If the Administration's brief does come down on the "narrow tailoring" issue, we will then look to see whether they give any concrete examples of things that would, in their view, be narrowly tailored and therefore lawful as means of increasing diversity in admissions. To my eye, the "top 10%" proposal (which seems to be what the President likes to toss around as the great alternative) - that anybody who graduated in the top 10 percent of her high school class will be admitted, or something of that sort - has absolutely no value as to law school admissions, absolutely no value as to private university admissions at any level (and those private universities' decisions will, of course, be vitally affected by the outcome of this case), and has some value as to some public undergrad admissions depending on local conditions that may vary. (In some places, a top 10% plan wouldn't increase diversity at all, perhaps). So if "top 10%" is the only lawful alternative they offer, then this will to a large extent constitute a hide-the-ball: "we're pretending that we're not opposed to diversity-increasing efforts across the board, but we won't tell you which ones we would support!!"

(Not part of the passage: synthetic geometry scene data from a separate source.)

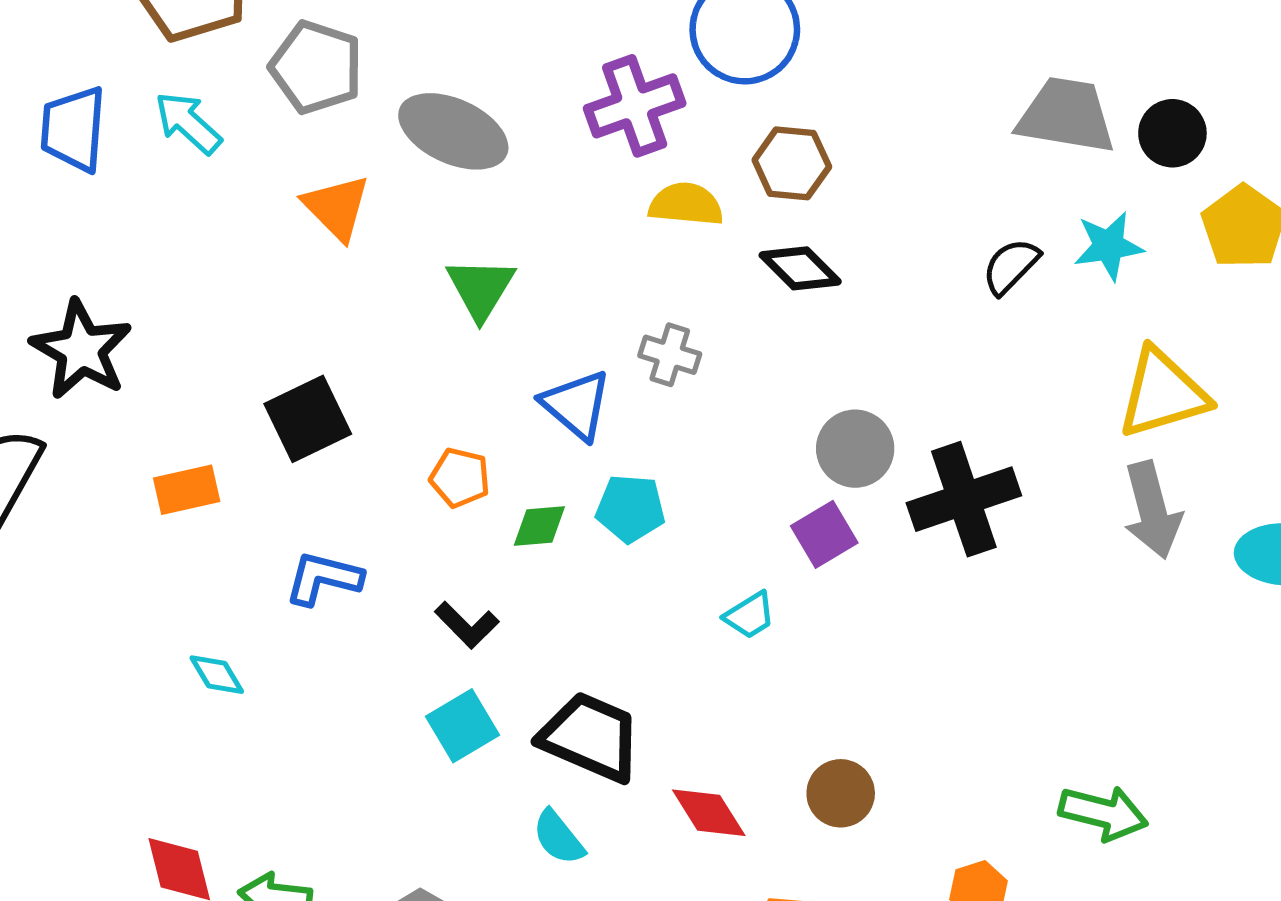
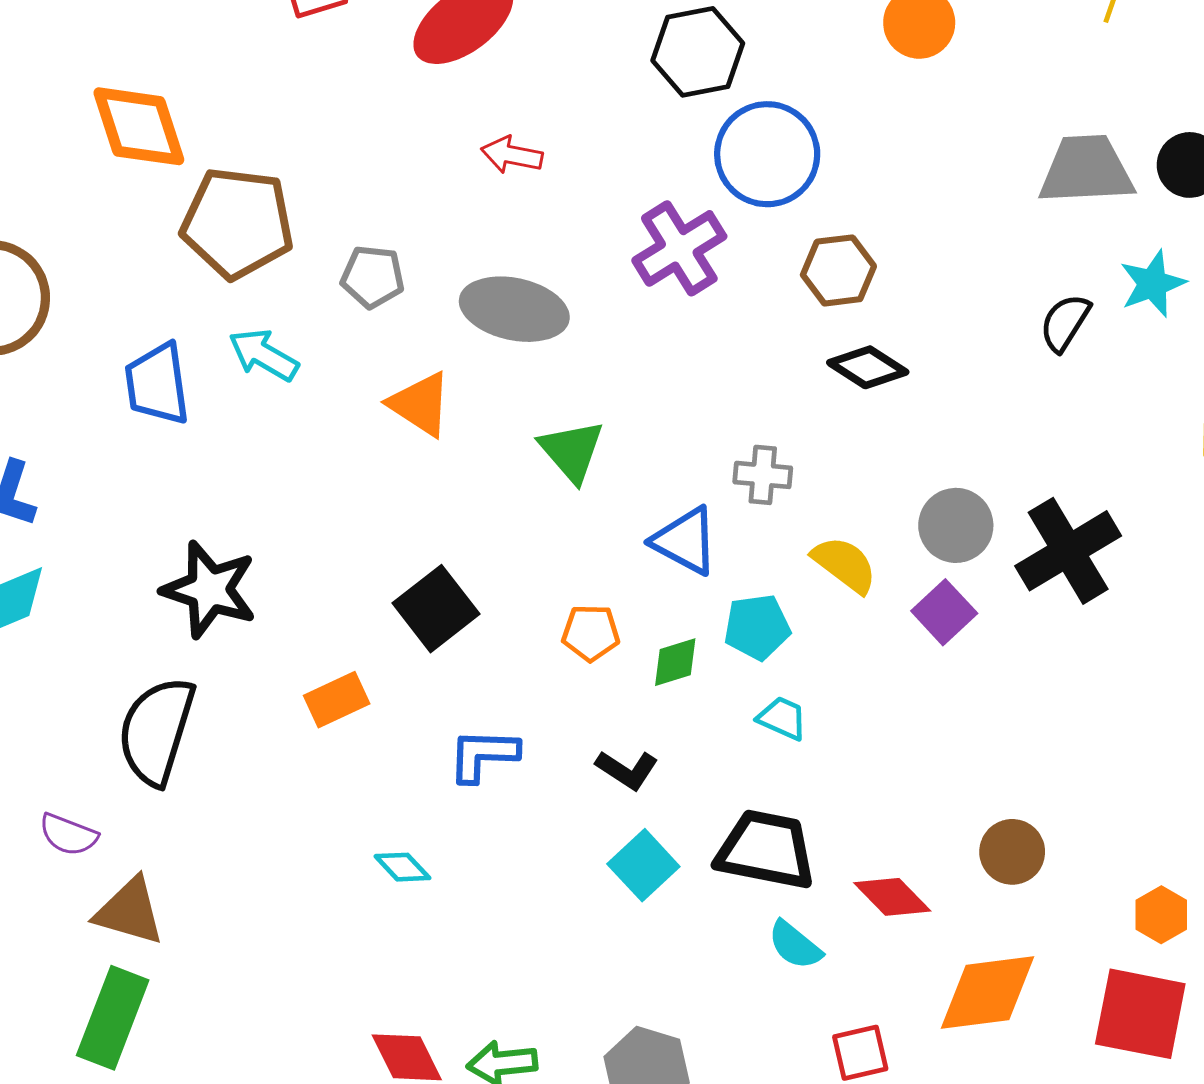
gray pentagon: (316, 67) -> (373, 277), size x0.7
yellow semicircle: (686, 204) -> (845, 564), moved, turned 44
cyan trapezoid: (750, 615) -> (782, 718), moved, turned -112
cyan semicircle: (558, 837) -> (795, 945), moved

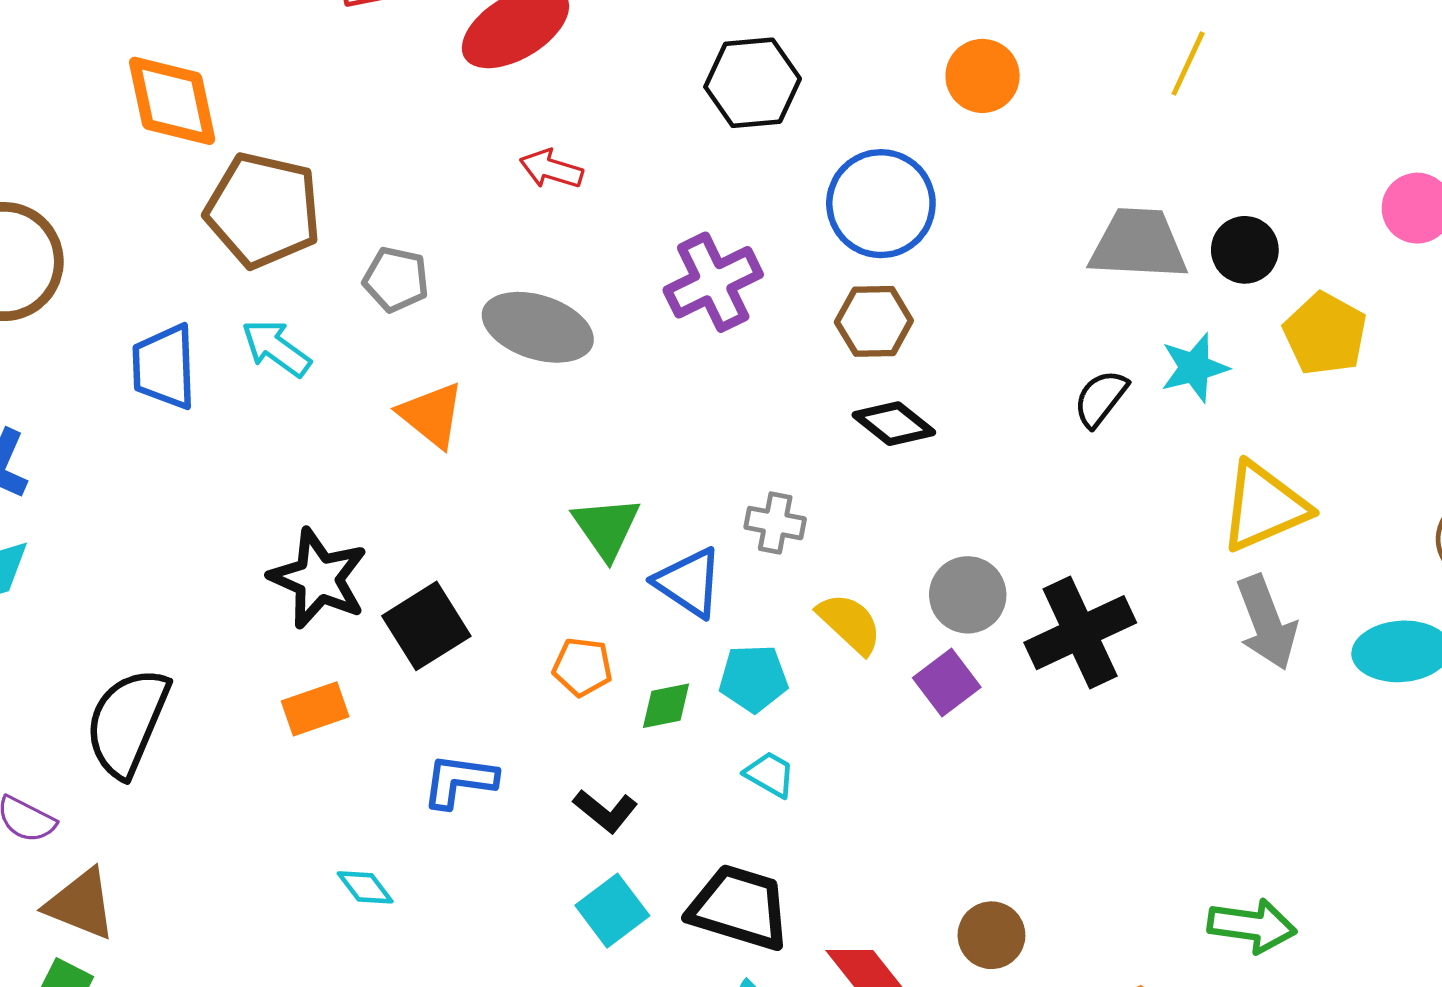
blue circle: (767, 154) -> (881, 204), moved
green triangle: (572, 451) -> (606, 528), moved
black star: (209, 590) -> (318, 578), moved

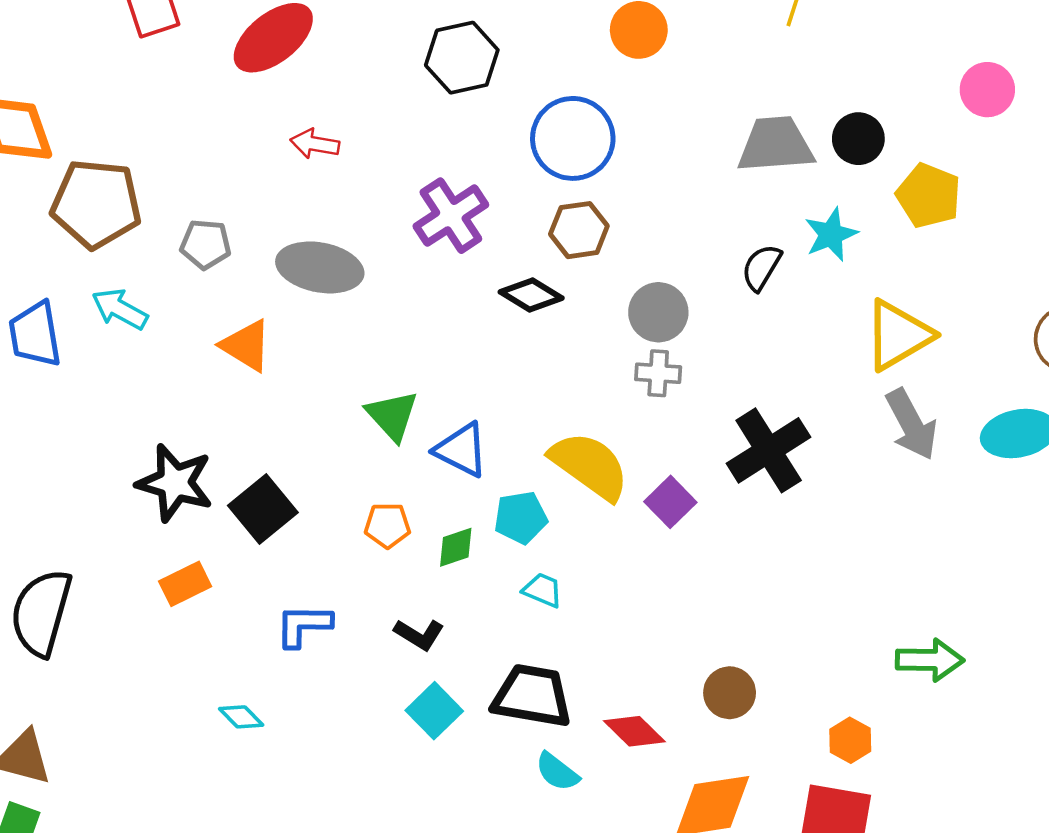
black diamond: (894, 424) -> (531, 295), moved
gray cross: (775, 523) -> (658, 373), moved
gray circle: (968, 595) -> (658, 312), moved
yellow semicircle: (850, 623) -> (590, 466), size x1.5

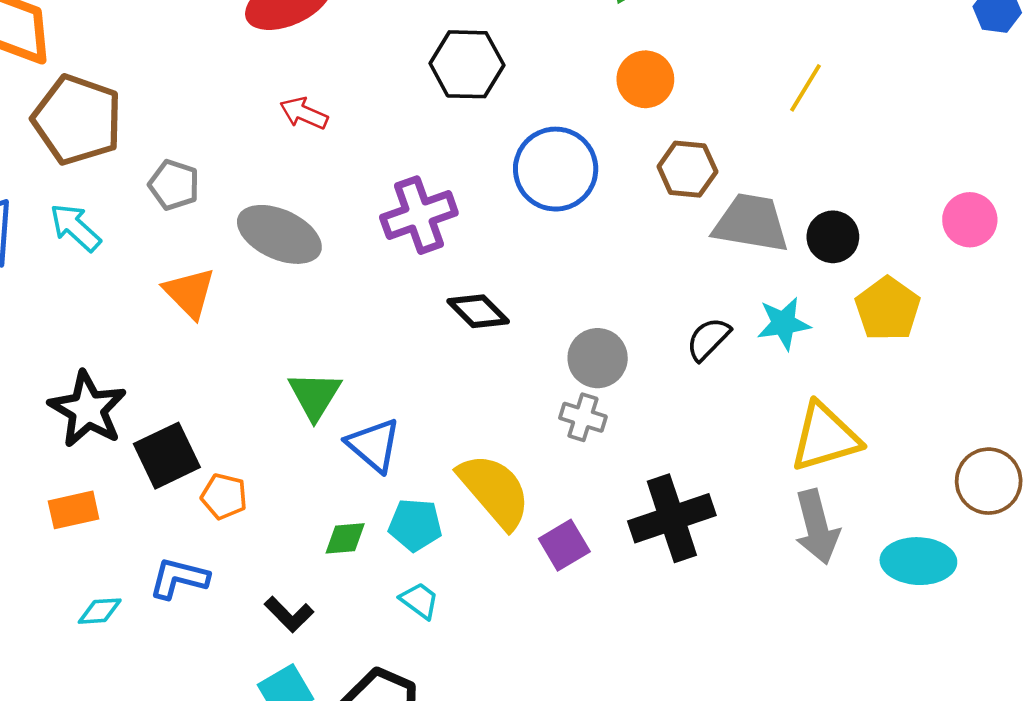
brown hexagon: (579, 230) -> (687, 169), moved
orange pentagon: (387, 525) -> (224, 496), moved
cyan diamond: (241, 717) -> (100, 611), moved, turned -63

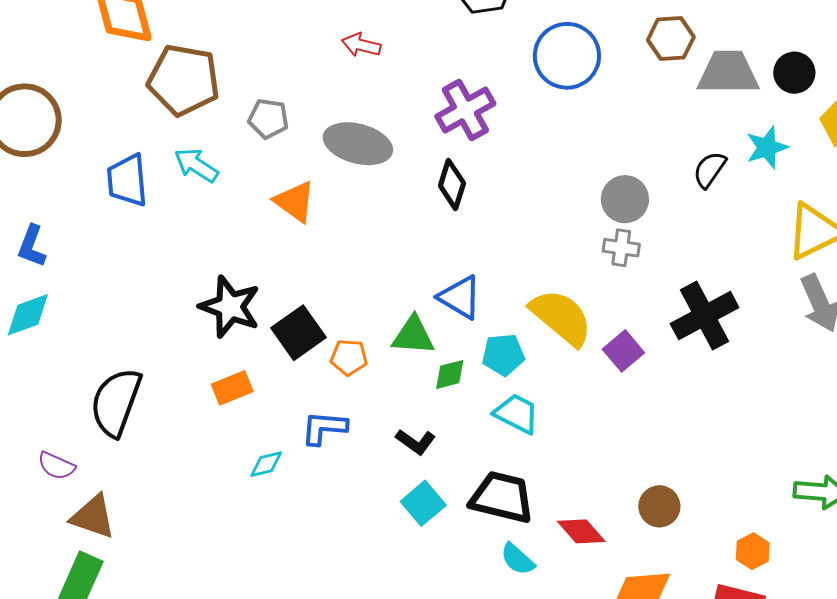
black diamond: (478, 311) -> (452, 185), moved, turned 72
green triangle: (315, 395) -> (413, 336), moved, turned -48
cyan trapezoid: (419, 601) -> (517, 414), size x1.4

I'll close for now by offering what I hope somebody is arguing in an amicus brief in this case: that in the specific context of university admissions, the old "compelling state interest? narrowly tailored?" constitutional inquiry should not be the sole inquiry. Instead, the court's consideration of the policies should go something like this: First, you've got to figure out why we admit people to public universities. It's not as a reward for making good grades in high school. It's so that we can improve our society -- spending public resources to expand the minds of a lucky relatively-few, so that they will go on to do things that will make the world better. Admission is not an entitlement that arises from being smart. It is a matter of being chosen to be the subject of a public investment. Second, we have decided that we ought to invest in just about as many minority kids, proportionately, as white kids. Why? Because it seems pretty obvious to us that this is the way to improve the world -- not by reserving this public good mostly for white folks, but by spreading it around. The world will be better more quickly, we think, if there are black lawyers as well as white lawyers, Hispanic engineers as well as Anglo engineers, etc. And it also appears to us that any fairly-designed system of assessing "merit" just would result in approximately proportionate representation among races and ethnicities -- that is definitional, we think, as to the words "fairly-designed" and "merit". Third, if we went solely on SATs, LSATs, and grades, we wouldn't achieve this goal -- so we make adjustments. It's not a perfect system, but no one has ever yet designed a perfect system for measuring or even defining human merit in any sphere. So get over it.
To my eye, the beauty of this argument - as contrasted with the often-heard "we think diversity is a great thing because it will foster a better learning environment" argument - is that it puts the opponent to the real test: What, are you saying that you don't take it as a fundamental agreed principle that we should be investing just as much in the smartest minority kids as we do in the smartest white kids? Are you saying that you don't take it as a fundamental agreed principle that the distribution of human merit, in terms of that specific sort of merit that deserves great educational opportunity, is equal across races and ethnicities? Well, I take those things as fundamental principles, and I would hope that my Supreme Court wouldn't declare the contrary as a command of the Constitution.